▸ Information supplied
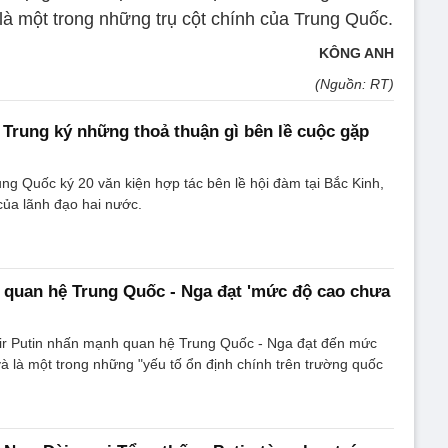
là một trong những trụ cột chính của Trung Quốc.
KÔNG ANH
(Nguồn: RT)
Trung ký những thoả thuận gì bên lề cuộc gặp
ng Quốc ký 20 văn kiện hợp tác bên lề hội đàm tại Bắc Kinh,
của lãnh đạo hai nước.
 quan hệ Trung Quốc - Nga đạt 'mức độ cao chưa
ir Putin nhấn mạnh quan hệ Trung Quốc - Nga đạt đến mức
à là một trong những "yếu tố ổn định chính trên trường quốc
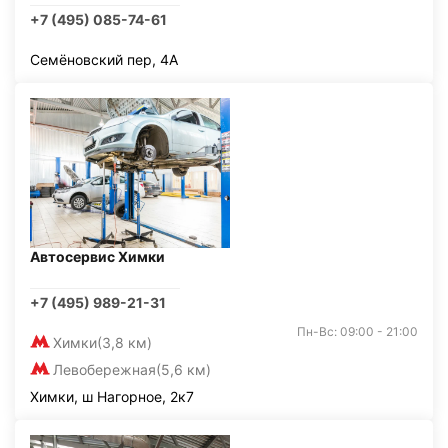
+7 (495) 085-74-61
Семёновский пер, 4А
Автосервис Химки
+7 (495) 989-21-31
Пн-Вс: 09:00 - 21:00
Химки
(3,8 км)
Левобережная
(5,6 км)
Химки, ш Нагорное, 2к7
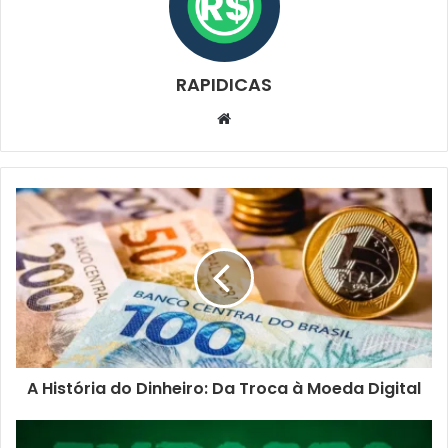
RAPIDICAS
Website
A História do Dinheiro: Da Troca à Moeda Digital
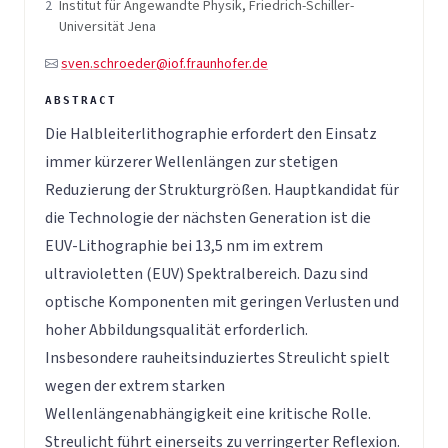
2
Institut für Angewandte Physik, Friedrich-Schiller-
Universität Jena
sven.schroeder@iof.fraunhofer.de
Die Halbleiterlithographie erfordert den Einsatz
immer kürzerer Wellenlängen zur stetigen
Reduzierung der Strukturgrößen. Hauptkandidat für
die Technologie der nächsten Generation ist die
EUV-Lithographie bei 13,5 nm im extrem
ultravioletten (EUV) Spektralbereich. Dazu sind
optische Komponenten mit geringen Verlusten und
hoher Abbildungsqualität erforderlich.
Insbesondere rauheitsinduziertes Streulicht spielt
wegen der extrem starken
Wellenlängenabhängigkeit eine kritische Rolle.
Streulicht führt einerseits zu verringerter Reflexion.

▸ Exercise instructions
Make an exact printout of the listing above, omitting the images.

▸ Final answer
là một trong những trụ cột chính của Trung Quốc.
KÔNG ANH
(Nguồn: RT)
Trung ký những thoả thuận gì bên lề cuộc gặp
ng Quốc ký 20 văn kiện hợp tác bên lề hội đàm tại Bắc Kinh,
của lãnh đạo hai nước.
 quan hệ Trung Quốc - Nga đạt 'mức độ cao chưa
ir Putin nhấn mạnh quan hệ Trung Quốc - Nga đạt đến mức
à là một trong những "yếu tố ổn định chính trên trường quốc
+7 (495) 085-74-61
Семёновский пер, 4А
Автосервис Химки
+7 (495) 989-21-31
Пн-Вс: 09:00 - 21:00
Химки
(3,8 км)
Левобережная
(5,6 км)
Химки, ш Нагорное, 2к7
RAPIDICAS
Website
A História do Dinheiro: Da Troca à Moeda Digital
2
Institut für Angewandte Physik, Friedrich-Schiller-
Universität Jena
sven.schroeder@iof.fraunhofer.de
Die Halbleiterlithographie erfordert den Einsatz
immer kürzerer Wellenlängen zur stetigen
Reduzierung der Strukturgrößen. Hauptkandidat für
die Technologie der nächsten Generation ist die
EUV-Lithographie bei 13,5 nm im extrem
ultravioletten (EUV) Spektralbereich. Dazu sind
optische Komponenten mit geringen Verlusten und
hoher Abbildungsqualität erforderlich.
Insbesondere rauheitsinduziertes Streulicht spielt
wegen der extrem starken
Wellenlängenabhängigkeit eine kritische Rolle.
Streulicht führt einerseits zu verringerter Reflexion.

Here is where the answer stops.